If not Hillary, then whom (for Democrats)?

Per the poll on the right, a post of mine from last week, a post of PD's from last week, and this Huffington Post piece, what if 2016 is 2008 redux for Hillary Clinton? She's got a fresh semi-scandal on hand with her email server, done to avoid both the real and fake parts of the "vast right wing conspiracy" and also done for Clintonian secrecy. (Ultimately, this seems more a Hillary than a Bill thing.)

I agree with Perry that there's enough "real" in the email scandal, plus, enough Hillary Clinton mindset in the issue, and the fact that it's going to be a "drip, drip, drip" for at least a couple of months, that she's officially entering damaged goods territory.
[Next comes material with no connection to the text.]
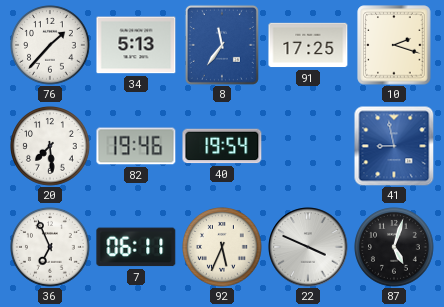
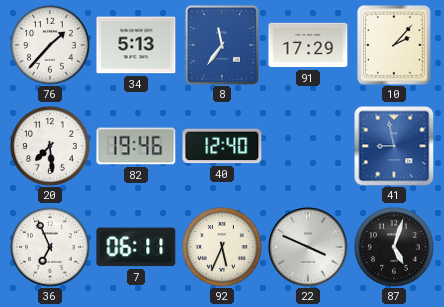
91: 17:25 -> 17:29
10: 2:18 -> 2:07
40: 19:54 -> 12:40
Bernie Sanders, per Puff Hoes, is drawing crowds, doing the right thing with Black Lives Matter (if/when they let him), etc. If not the frontrunner, he is in "serious contender" territory.

Is he a winner? (Not in terms of electability, but first in terms of actually getting the Democratic nomination, then in terms of desirability.)

First, other candidates.

I've already said I don't get anybody visiting this website, if they know my political views, and, per that poll, favoring Jim Webb over Clinton. Ugh.

O'Malley? I've noted, without a specific blog post, that a fair amount of today's Baltimore policing issues stem from his time as mayor. If Black Lives Matter wanted to disrupt anybody's campaign, it should probably start with his.

Biden? I blogged about the optics of how he's sticking his toes in the water, among other things; he has now met with Elizabeth Warren, a sign that he's sticking more toes in the water, and perhaps trying to position himself as the electable midpoint between Clinton and Sanders. He'd be incrementally better than Clinton, probably, but that's about it.

(Update, Aug. 24: He's running, it seems more and more.)

Al Gore? I shot him down a month ago, even before more massage therapist rumors started coming over the transom.

Sanders? I've noted that he's not all he cracks himself up to be. On foreign policy issues, a "tell" will be if he votes against Obama's nuclear deal with Iran. For me, that could be a semi-bright line as to whether I'd vote for him, or for nobody, in the Democratic primary.

And, as I noted on the Biden piece, while not listing Gore's age, Lincoln Chafee is the only announced or hotly rumored candidate who's not eligible for Social Security. Biden and Sanders are both 70-plus.

Meanwhile, Nate Silver and his 538 gang provide an analysis of Sanders' chances. It's more off the cuff than scientific, but I agree with the issue that Sanders needs to increase his black support to have a real chance in the primaries. A black supporter of Sanders in South Carolina says it's about name recognition and familiarity as much as anything. Probably at least halfway true.

And, I also agree that Biden's not likely to enter unless Clinton's "drip, drip, drip" picks up.

Which gets to a longer-term question: Where's the Democratic bench? Jerry Brown in California's in the geriatric set and the original neolib governor. Andrew Cuomo in New York is skating on the edge of state-level scandal. Colorado's John Hickenlooper, if the GOP wins 2016, will probably move to the front of the line of 2020 Democratic candidates, if he wants. And he'd be 68 then. Jay Inslee of Washington, just maybe, but on age, he's a year older than Hickenlooper.

Name any other Democratic governors that catch your eye. Or senators. If Kamala Harris replaces Barbara Boxer, she's a possible, but 2020 would be a Senate election year for her, too.

Finally, if you're a Democrat, do you even really want it other than ego? Depending on what oil prices and the Chinese economy look like a year from now, you could be starting your presidency battling a recession, plus trying to figure out the half of Obamacare that's yet to be officially implemented, and other things.